Task statement = Copying rule for the data below: pictures stay out, and only the lines from the one with "The Saturday farmers" down to the one with "apply/interview. Only messages", inclusive, are repeated exactly.

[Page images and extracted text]
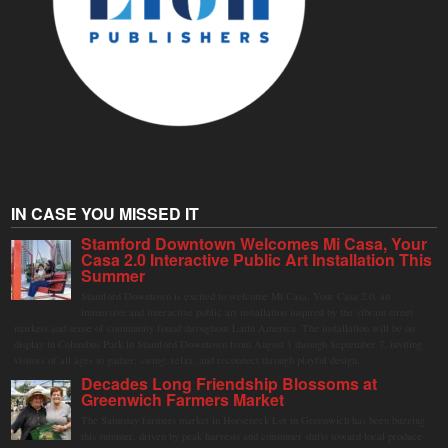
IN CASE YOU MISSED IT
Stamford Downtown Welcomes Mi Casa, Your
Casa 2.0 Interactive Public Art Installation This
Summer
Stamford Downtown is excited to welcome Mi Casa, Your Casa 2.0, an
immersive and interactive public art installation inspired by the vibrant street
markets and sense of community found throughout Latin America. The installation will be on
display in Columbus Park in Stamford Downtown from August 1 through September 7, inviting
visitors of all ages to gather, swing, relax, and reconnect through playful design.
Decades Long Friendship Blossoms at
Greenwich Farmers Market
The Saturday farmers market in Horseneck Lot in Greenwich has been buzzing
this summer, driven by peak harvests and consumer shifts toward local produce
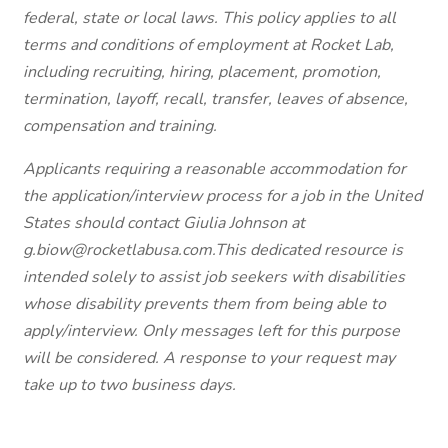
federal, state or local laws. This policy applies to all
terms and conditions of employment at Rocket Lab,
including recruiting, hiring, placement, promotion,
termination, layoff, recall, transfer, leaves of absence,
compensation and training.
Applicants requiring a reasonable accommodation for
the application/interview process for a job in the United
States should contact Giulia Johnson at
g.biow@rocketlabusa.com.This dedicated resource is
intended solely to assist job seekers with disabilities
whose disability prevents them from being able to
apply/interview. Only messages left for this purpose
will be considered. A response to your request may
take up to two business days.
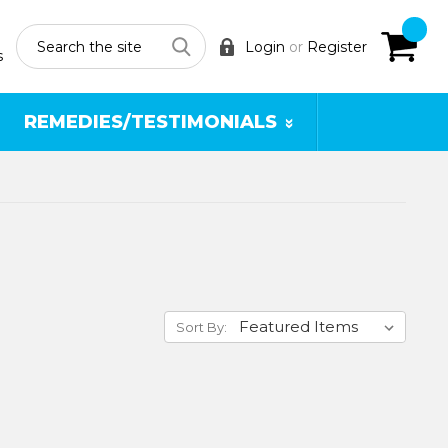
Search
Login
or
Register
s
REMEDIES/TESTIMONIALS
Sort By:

Exercise output =
The Saturday farmers market in Horseneck Lot in Greenwich has been buzzing
this summer, driven by peak harvests and consumer shifts toward local produce
federal, state or local laws. This policy applies to all
terms and conditions of employment at Rocket Lab,
including recruiting, hiring, placement, promotion,
termination, layoff, recall, transfer, leaves of absence,
compensation and training.
Applicants requiring a reasonable accommodation for
the application/interview process for a job in the United
States should contact Giulia Johnson at
g.biow@rocketlabusa.com.This dedicated resource is
intended solely to assist job seekers with disabilities
whose disability prevents them from being able to
apply/interview. Only messages left for this purpose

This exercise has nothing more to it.